Liputan6.com, Jakarta - Pakar Hukum Tata Negara Yusril Ihza Mahendra menyarankan pemerintah turun tangan menghentikan pengusutan dan pemeriksaan kasus yang menjerat pimpinan Front Pembela Islam (FPI) Rizieq Shihab. Penghentian atau abolisi itu dimungkinkan melihat perkara yang menjerat Rizieq masih dalam proses penyidikan kepolisian, dan pengadilan belum menjatuhkan keputusan terhadap perkara tersebut.
Dalam hal ini, jelas dia, presiden lah yang berwenang memberikan abolisi dengan pertimbangan demi alasan umum. Mengingat perkara yang menyangkut para tersangka tersebut terkait kepentingan negara yang tidak bisa dikorbankan oleh keputusan pengadilan (penghapusan hukum atau membatalkan hukum).
Advertisement
"Jadi sebenarnya ada pilihan SP3 (Surat Perintah Penghentian Penyidikan) atau pilihan deponering dan abolisi. Saya berpendapat bahwa sebenarnya abolisi merupakan cara yang paling baik dilakukan. Jadi saya memang menyarankan pada pemerintan supaya diambil langkah abolisi," kata Yusril di Hotel Grand Sahid, Jakarta, Rabu 21 Juni 2017.
Ketua Umum Partai Bulan Bintang (PBB) tersebut menilai pemberian abolisi tersebut merupakan jalan tengah terbaik. Pasalnya, menurut dia, alat bukti kasus tersebut belum cukup.
"Ini tidak mempermalukan segala pihak, artinya polisi sudah melakukan tugasnya melakukan langkah preventif. Kalau SP3 berarti Polri salah tangkap karena alat bukti tidak cukup. Tapi kalau abolisi, Polri berkeyakinan alat bukti cukup tapi Presiden punya kebesaran jiwa tidak melakukan penuntutan terhadap mereka, malah keluarkan abolisi," terang Yusril.

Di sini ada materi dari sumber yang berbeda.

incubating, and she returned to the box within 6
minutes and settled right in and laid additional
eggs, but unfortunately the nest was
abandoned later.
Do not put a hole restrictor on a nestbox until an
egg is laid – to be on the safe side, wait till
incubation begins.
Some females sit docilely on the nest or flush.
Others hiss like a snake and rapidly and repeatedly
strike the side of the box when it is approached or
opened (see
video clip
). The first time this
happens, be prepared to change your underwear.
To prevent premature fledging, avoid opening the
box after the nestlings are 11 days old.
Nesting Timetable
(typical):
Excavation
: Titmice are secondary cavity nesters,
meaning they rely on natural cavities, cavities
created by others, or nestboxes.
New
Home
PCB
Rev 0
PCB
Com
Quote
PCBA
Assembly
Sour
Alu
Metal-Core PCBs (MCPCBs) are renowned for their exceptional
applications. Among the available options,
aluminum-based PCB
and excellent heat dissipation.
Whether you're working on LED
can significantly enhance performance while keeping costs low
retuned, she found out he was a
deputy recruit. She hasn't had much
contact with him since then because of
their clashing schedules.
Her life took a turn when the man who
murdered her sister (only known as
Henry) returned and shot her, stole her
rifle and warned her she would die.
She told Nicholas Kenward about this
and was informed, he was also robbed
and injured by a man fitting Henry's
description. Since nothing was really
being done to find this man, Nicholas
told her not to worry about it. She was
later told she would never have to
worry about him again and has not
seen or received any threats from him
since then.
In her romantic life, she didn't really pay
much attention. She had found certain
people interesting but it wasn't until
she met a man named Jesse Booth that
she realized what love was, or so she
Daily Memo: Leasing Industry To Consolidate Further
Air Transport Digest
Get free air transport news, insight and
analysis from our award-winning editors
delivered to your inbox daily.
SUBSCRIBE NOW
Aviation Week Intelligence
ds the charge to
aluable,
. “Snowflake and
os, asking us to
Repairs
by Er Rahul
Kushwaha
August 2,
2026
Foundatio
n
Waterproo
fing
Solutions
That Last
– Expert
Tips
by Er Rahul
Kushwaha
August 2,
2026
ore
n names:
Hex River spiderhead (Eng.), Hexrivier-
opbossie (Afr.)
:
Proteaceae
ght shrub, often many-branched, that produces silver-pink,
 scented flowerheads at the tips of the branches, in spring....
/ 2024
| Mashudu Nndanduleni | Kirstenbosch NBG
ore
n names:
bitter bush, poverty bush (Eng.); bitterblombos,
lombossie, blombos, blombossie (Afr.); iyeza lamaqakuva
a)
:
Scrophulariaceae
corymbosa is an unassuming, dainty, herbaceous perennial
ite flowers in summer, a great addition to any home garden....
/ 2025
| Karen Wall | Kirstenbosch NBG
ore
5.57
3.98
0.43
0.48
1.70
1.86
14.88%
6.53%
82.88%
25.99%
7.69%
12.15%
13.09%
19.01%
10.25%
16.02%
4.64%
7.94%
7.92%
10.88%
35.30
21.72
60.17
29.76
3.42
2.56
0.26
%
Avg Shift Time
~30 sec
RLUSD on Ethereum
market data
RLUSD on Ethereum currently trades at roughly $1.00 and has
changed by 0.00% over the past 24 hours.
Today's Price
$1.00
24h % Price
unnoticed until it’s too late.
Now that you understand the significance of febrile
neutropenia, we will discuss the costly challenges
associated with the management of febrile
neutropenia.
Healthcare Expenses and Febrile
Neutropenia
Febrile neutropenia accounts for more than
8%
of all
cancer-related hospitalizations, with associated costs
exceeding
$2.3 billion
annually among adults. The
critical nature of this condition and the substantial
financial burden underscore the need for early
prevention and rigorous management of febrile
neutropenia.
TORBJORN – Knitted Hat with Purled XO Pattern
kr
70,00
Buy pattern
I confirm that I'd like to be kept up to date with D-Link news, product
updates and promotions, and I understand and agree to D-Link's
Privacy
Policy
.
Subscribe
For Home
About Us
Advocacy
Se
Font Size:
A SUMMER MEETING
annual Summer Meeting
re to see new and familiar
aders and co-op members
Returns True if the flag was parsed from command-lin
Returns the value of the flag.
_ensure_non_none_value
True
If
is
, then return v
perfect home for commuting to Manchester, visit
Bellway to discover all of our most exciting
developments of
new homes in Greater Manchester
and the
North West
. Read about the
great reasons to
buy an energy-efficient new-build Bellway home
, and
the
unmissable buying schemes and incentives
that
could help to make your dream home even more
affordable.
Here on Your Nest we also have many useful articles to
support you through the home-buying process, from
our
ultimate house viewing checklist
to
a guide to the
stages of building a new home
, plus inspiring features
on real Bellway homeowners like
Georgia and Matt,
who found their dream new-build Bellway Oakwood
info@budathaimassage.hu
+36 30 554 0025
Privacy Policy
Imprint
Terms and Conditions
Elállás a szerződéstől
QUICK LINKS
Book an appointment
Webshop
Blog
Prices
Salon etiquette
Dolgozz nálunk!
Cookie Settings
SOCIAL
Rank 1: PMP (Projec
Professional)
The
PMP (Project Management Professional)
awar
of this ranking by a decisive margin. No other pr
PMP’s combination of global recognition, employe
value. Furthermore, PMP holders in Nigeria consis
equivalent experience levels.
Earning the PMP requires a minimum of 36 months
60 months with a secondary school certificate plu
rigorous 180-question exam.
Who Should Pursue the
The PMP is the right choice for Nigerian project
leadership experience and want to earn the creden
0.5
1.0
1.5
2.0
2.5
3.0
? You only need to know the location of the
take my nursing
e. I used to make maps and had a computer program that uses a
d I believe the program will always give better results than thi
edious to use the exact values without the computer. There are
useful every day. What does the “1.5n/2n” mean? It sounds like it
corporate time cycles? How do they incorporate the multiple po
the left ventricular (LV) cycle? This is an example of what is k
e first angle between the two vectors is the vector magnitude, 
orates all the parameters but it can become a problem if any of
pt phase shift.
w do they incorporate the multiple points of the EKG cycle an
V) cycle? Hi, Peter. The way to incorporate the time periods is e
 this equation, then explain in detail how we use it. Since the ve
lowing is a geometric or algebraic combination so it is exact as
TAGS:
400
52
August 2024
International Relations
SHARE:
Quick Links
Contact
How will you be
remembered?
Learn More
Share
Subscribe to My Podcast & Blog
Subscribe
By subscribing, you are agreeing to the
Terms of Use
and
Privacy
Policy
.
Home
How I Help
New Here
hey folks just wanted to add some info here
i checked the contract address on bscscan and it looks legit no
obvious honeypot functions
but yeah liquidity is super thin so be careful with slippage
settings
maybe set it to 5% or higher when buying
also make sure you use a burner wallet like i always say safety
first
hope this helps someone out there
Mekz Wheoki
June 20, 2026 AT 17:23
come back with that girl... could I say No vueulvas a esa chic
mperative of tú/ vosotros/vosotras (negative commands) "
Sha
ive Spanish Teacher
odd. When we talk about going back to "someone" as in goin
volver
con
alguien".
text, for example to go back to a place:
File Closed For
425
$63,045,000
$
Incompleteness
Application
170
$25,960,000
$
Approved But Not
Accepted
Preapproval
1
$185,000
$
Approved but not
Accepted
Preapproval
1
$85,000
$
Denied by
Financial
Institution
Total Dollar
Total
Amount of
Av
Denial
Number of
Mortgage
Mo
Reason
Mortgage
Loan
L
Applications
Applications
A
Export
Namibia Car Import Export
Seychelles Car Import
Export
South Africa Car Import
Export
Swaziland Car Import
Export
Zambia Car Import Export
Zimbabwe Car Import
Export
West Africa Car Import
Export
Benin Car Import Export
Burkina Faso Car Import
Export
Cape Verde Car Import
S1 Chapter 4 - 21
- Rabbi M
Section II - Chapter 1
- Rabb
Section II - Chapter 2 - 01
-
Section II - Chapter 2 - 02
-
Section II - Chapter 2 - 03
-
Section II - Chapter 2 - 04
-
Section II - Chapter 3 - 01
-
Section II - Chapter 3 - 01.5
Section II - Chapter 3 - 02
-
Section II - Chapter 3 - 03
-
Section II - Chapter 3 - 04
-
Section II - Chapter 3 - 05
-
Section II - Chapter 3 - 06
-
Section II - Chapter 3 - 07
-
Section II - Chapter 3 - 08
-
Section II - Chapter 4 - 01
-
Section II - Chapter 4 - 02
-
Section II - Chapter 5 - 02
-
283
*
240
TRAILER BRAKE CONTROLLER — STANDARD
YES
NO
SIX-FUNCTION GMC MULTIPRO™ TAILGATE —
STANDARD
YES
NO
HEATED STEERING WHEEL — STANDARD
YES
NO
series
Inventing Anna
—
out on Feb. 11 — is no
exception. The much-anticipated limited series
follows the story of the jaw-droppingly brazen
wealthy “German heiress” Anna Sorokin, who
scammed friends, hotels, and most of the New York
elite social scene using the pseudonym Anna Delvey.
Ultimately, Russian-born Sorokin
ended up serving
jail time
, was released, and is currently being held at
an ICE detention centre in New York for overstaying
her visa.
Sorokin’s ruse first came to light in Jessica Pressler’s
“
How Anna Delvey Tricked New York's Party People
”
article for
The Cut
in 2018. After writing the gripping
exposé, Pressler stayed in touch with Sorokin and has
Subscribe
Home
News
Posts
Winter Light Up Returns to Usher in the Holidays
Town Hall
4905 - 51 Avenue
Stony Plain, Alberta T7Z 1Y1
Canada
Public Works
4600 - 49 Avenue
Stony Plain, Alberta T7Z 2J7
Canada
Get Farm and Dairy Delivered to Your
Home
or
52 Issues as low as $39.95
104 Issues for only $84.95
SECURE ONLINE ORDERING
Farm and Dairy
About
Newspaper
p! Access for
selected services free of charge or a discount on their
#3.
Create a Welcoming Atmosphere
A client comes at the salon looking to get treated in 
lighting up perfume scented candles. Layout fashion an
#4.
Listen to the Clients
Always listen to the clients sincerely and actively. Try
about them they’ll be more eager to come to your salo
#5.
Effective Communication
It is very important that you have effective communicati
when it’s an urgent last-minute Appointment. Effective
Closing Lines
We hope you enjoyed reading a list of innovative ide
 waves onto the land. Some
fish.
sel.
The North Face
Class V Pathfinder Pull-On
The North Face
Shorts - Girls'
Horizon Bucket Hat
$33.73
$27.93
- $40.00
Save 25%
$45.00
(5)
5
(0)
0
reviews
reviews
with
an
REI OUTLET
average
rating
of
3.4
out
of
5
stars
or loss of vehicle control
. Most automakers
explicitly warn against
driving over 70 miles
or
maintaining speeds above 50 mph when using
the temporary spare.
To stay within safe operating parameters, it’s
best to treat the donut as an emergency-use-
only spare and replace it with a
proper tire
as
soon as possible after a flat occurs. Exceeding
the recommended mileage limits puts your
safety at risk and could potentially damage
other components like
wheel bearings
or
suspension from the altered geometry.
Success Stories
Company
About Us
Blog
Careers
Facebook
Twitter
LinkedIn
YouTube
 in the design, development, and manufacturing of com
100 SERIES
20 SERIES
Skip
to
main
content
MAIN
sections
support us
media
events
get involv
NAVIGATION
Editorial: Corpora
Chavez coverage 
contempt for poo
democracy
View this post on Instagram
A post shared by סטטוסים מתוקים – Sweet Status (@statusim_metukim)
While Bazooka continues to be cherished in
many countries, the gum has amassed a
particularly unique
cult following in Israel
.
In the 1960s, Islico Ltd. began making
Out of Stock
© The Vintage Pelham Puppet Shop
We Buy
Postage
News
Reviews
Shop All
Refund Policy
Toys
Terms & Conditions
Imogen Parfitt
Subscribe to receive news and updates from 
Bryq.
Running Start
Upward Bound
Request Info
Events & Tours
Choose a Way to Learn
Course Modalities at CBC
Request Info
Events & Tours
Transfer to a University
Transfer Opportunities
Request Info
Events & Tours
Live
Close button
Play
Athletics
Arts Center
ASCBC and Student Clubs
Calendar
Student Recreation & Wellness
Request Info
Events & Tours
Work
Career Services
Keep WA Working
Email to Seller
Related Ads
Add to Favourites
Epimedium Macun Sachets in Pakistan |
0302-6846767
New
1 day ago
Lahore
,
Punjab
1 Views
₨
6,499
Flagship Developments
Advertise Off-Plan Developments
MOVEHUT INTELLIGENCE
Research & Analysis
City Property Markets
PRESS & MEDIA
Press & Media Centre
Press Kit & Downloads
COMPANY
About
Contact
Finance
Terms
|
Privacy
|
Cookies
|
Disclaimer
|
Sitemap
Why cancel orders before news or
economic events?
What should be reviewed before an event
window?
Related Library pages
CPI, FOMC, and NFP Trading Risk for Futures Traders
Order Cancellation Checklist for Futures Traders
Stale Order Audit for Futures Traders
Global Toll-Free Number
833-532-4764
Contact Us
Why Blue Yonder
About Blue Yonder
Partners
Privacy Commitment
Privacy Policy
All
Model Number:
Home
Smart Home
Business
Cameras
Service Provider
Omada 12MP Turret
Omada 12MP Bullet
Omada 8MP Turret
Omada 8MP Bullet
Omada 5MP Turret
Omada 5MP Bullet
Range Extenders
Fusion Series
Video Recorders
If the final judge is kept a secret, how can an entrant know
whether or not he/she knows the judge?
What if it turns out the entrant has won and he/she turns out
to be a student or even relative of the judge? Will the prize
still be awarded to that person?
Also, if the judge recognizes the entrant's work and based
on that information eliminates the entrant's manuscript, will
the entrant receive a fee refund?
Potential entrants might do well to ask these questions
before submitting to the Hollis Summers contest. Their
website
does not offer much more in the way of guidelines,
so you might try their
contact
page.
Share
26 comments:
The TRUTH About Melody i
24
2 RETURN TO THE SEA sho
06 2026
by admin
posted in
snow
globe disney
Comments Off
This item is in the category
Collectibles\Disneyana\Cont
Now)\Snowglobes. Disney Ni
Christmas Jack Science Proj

Kemudian, lanjut dia, setelah abolisi diberikan baru dilakukan rekonsiliasi seperti permintaan yang disampaikan Rizieq Shihab. Rencana rekonsiliasi tersebut bertujuan agar pemerintah lebih fokus menangani persoalan ekonomi dan persoalan beban politik bisa dikurangi pemeritah.
Namun jika sarannya tidak diterima oleh pemerintah, Yusril tak mempermasalahkannya.
"Kalau pemerintah tidak bersedia melakukan itu bagi saya tidak ada masalah, saya kan berada di tengah-tengah. Anda tahu saya tidak ikut aksi damai di mana pun juga, saya tidak berada di posisi pemerintah, saya berada di tengah-tengah," ucap dia.
"Saya hanya memikirkan bangsa dan negara kita, jangan terus mengalami keterpurukkan, maka itu lakukan langkah rekonsiliasi. Kalau pemerintah tidak mau, kan bukan tanggung jawab saya kalau terjadi apa-apa di kemudian hari," Yusril memungkas.